The belligerent sculpin (Megalocottus platycephalus), or flathead sculpin, is a species of marine ray-finned fish belonging to the family Cottidae, the typical sculpins. This species occurs in the northern Pacific Ocean.

==Taxonomy==
The belligerent sculpin was first formally described in 1814 as Cottus platycephalus by the German zoologist Peter Simon Pallas with its type locality given as Kamchatka and the Sea of Okhotsk. In 1861 the American biologist Theodore Gill classified this species in the monospecific genus Megalocottus. Some authorities consider the belligerent sculpin to be the still the only species in its genus, either recognising the Southern flathead sculpin (M. taeniopterus) as a subspecies or junior synonym of M. platycephalus. Fishbase still recognises two species within the genus Megalocottus. The specific name playcephalus means "flat head", a reference to the wide, flat head with a projecting lower jaw.

==Description==
The belligerent sculpin has a broad, strongly flattened head, much wider than it is deep with a projecting lower jaw. The top and the sides of the head are very warty and there are large spines or bumps behind the eye and on the nape, these may have short cirri on them.

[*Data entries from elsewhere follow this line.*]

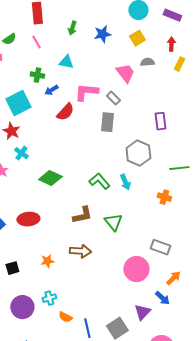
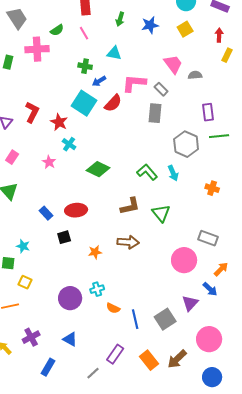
gray semicircle: (147, 62) -> (195, 75), moved
cyan square: (18, 103) -> (84, 103), moved, turned -30
green line: (179, 168) -> (219, 136), moved
black square: (12, 268) -> (64, 237), moved

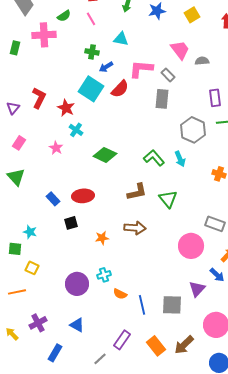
gray square: (165, 319) -> (172, 305), turned 35

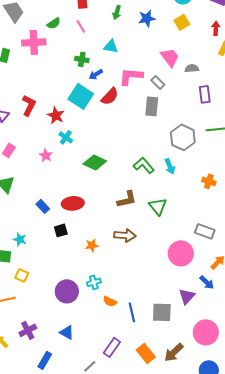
purple rectangle: (215, 98) -> (205, 94), moved

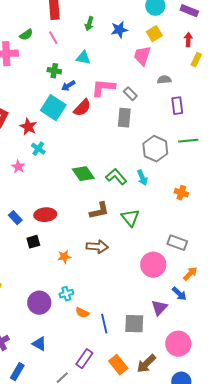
pink trapezoid: (170, 57) -> (142, 56), moved, turned -125
green diamond: (95, 162) -> (83, 174), moved, turned 30

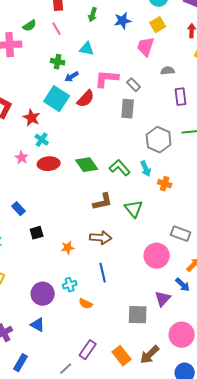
orange cross: (181, 193) -> (165, 184), moved
red ellipse: (45, 215) -> (49, 164), moved
blue line: (104, 324) -> (103, 273), moved
blue triangle: (39, 344) -> (38, 325), moved

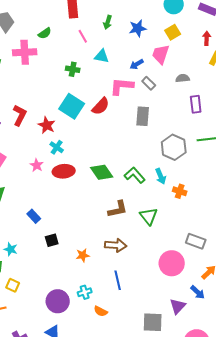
pink line: (57, 29) -> (83, 36), moved
blue arrow: (72, 77) -> (137, 64), moved
gray rectangle: (134, 85) -> (149, 83), moved

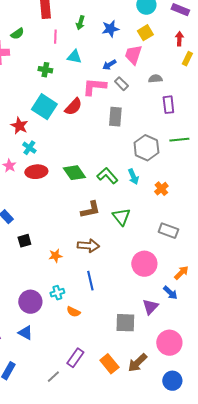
pink line: (83, 36) -> (55, 37), turned 32
orange cross: (180, 191) -> (161, 189), moved, turned 32
gray rectangle: (196, 241) -> (168, 231), moved

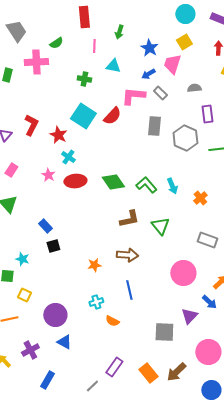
blue star: (110, 29) -> (149, 48), moved, turned -30
gray hexagon: (146, 148) -> (185, 138), moved
black square: (24, 241) -> (53, 246), moved
purple circle: (30, 302) -> (55, 315), moved

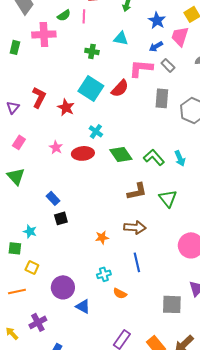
pink line: (94, 46) -> (84, 16), moved
cyan cross: (68, 157) -> (96, 131), moved
blue triangle: (64, 342) -> (83, 306), moved

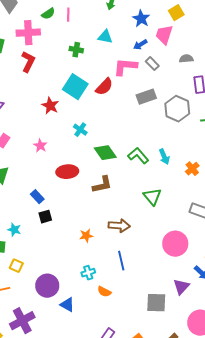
red L-shape: (39, 97) -> (28, 62), moved
gray rectangle: (162, 98) -> (146, 97), turned 66
red ellipse: (83, 153) -> (67, 172), moved
brown L-shape: (137, 191) -> (102, 185), moved
purple cross: (38, 322) -> (22, 321), size x1.4

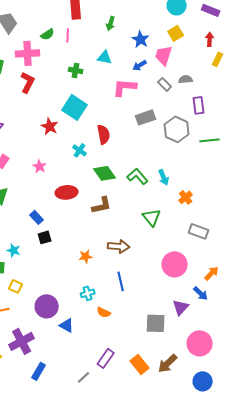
gray rectangle: (152, 64) -> (165, 84), moved
red semicircle: (104, 87) -> (104, 134), moved, turned -54
orange cross: (192, 169) -> (186, 197), moved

The first and second spines on the preoperculum are curved, the third and fourth are poorly developed. There are irregular rows of spiny plates over and under the lateral line. The colour is grey-brown marked with yellow or white spotting and blotching. The fins have spots and bars. This species reaches a maximum published total length of 42 cm.

==Distribution and habitat==
The belligerent sculpin is found in the northern Pacific Ocean. Its range extends from the Sea of Japan, through the Sea of	Okhotsk and the northern Kuril Islands and the southeastern Kamchatka Peninsula east to the Alaska Peninsula and north along the Bering Sea coasts of Alaska and Russia to the Chukchi Sea. It is a demersal fish, typically found in the subtidal zone down to depths of 40 m, although 120 m has been claimed. It is found on substrates of sand, mud and gravel, especially where there are beds of Fucus and Zostera. It is generally found in brackish water close to river mouths, near to the shore and in shallow water.

==Biology==
The belligerent sculpin's biology is not well known. They are oviparous. In the Spring they move closer inshore and into estuaries, even into the lower reaches of rivers. The juveniles feed on algae, and crustaceans such as copepods, cumaceans, amphipods, and mysids while the adults have a similar diet but they also eat small fishes.